Twenty-five House members have introduced a resolution to support the free-speech rights of concerned parents speaking at school board meetings nationwide.
The chief proponent of the resolution is Rep. Pete Stauber of Minnesota. Its stated purpose is to “express the sense of the House of Representatives that the First Amendment rights of parents at school board meetings shall not be infringed.”
The resolution also “condemns weaponization of Federal law enforcement agencies against parents exercising their rights.”
Earlier this month, Attorney General Merrick Garland directed the FBI to “use its authority” against parents who harass, intimidate, or threaten school board members. The move came in response to a letter from the National School Board Association (NSBA) that claimed such actions “could be the equivalent to a form of domestic terrorism and hate crimes.”
Many conservatives strongly objected to this characterization and to the attorney general’s announcement, interpreting them as attempts to silence dissent against mask mandates and the inclusion of critical race theory and “LGBT” ideology in school curricula.

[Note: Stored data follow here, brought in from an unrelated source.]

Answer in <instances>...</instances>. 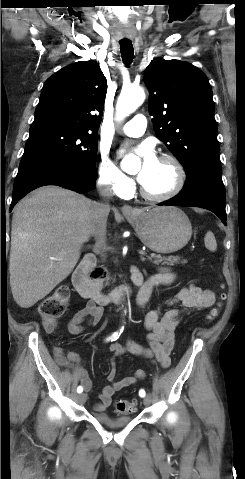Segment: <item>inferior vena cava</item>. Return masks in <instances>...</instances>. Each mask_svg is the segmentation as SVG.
I'll return each mask as SVG.
<instances>
[{"label":"inferior vena cava","instance_id":"obj_1","mask_svg":"<svg viewBox=\"0 0 245 479\" xmlns=\"http://www.w3.org/2000/svg\"><path fill=\"white\" fill-rule=\"evenodd\" d=\"M97 189L102 197V201H91L89 213L96 246L102 253V256H104L103 253L106 249L107 218L110 212L109 199L112 196V192L107 184L101 182H98Z\"/></svg>","mask_w":245,"mask_h":479}]
</instances>
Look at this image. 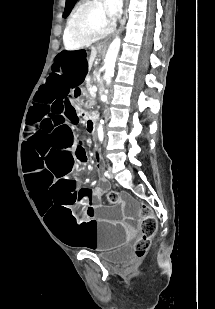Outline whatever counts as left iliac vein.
I'll return each mask as SVG.
<instances>
[{
    "instance_id": "1",
    "label": "left iliac vein",
    "mask_w": 215,
    "mask_h": 309,
    "mask_svg": "<svg viewBox=\"0 0 215 309\" xmlns=\"http://www.w3.org/2000/svg\"><path fill=\"white\" fill-rule=\"evenodd\" d=\"M109 176L112 178L113 177V173H112V170L109 169Z\"/></svg>"
}]
</instances>
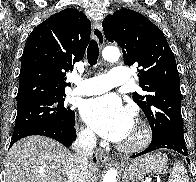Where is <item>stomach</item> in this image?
Returning <instances> with one entry per match:
<instances>
[{
	"mask_svg": "<svg viewBox=\"0 0 196 182\" xmlns=\"http://www.w3.org/2000/svg\"><path fill=\"white\" fill-rule=\"evenodd\" d=\"M168 160L160 153H153L128 163L123 169L125 182H138L147 174H161L167 169Z\"/></svg>",
	"mask_w": 196,
	"mask_h": 182,
	"instance_id": "1",
	"label": "stomach"
}]
</instances>
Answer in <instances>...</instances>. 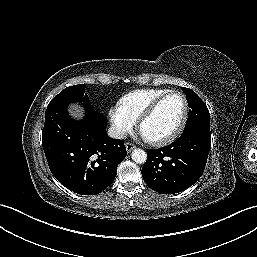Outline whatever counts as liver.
I'll return each mask as SVG.
<instances>
[{
  "mask_svg": "<svg viewBox=\"0 0 257 257\" xmlns=\"http://www.w3.org/2000/svg\"><path fill=\"white\" fill-rule=\"evenodd\" d=\"M70 115L75 119H81L84 116L83 108L80 107L78 104H72L69 107Z\"/></svg>",
  "mask_w": 257,
  "mask_h": 257,
  "instance_id": "1",
  "label": "liver"
}]
</instances>
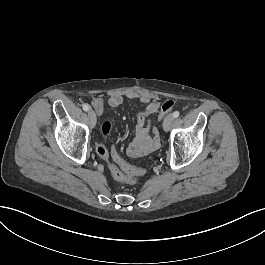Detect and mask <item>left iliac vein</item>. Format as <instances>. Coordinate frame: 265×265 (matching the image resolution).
<instances>
[{"label": "left iliac vein", "mask_w": 265, "mask_h": 265, "mask_svg": "<svg viewBox=\"0 0 265 265\" xmlns=\"http://www.w3.org/2000/svg\"><path fill=\"white\" fill-rule=\"evenodd\" d=\"M173 121H174L173 115L169 114L166 116V118L164 119V122H163V128L165 131H168L170 129Z\"/></svg>", "instance_id": "left-iliac-vein-1"}]
</instances>
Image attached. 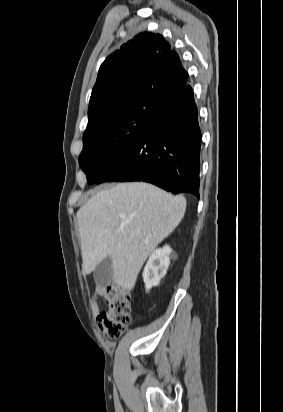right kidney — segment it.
<instances>
[{
    "label": "right kidney",
    "instance_id": "obj_1",
    "mask_svg": "<svg viewBox=\"0 0 283 412\" xmlns=\"http://www.w3.org/2000/svg\"><path fill=\"white\" fill-rule=\"evenodd\" d=\"M172 249L165 245L163 248L156 249L149 257L143 271V280L146 291L153 286H157L160 280L166 275L170 264V254Z\"/></svg>",
    "mask_w": 283,
    "mask_h": 412
}]
</instances>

Stauber released a statement following the introduction of his resolution.
“As a parent, I am increasingly troubled by the Biden Administration’s intent to paint parents who express concerns at school board meetings as domestic terrorists,” he said. “Parents have a constitutionally-protected right to speak at school board meetings. This right is more important than ever with schools implementing critical race theory along with harmful mask and vaccine mandates.”
“The Administration’s approach is wrong. Parental rights matter, and Congress must demonstrate support for their First Amendment right to speak up.”
Alpha News has reported that many of the alleged “threats” cited in the NSBA’s letter to the Justice Department were not really threats in the strict sense of the term. Most cases involved disruptions of school board meetings or parents and residents simply expressing their anger.
The reported incidents occurred in roughly 17 different states, with the NSBA letter footnoting and linking to various news articles about these incidents. Yet in the vast majority of cases, the stories covered ‘contentious meetings’ and ‘disruption.’ Very few of the incidents involved actual violence or statements that could be legitimately interpreted as threatening serious harm.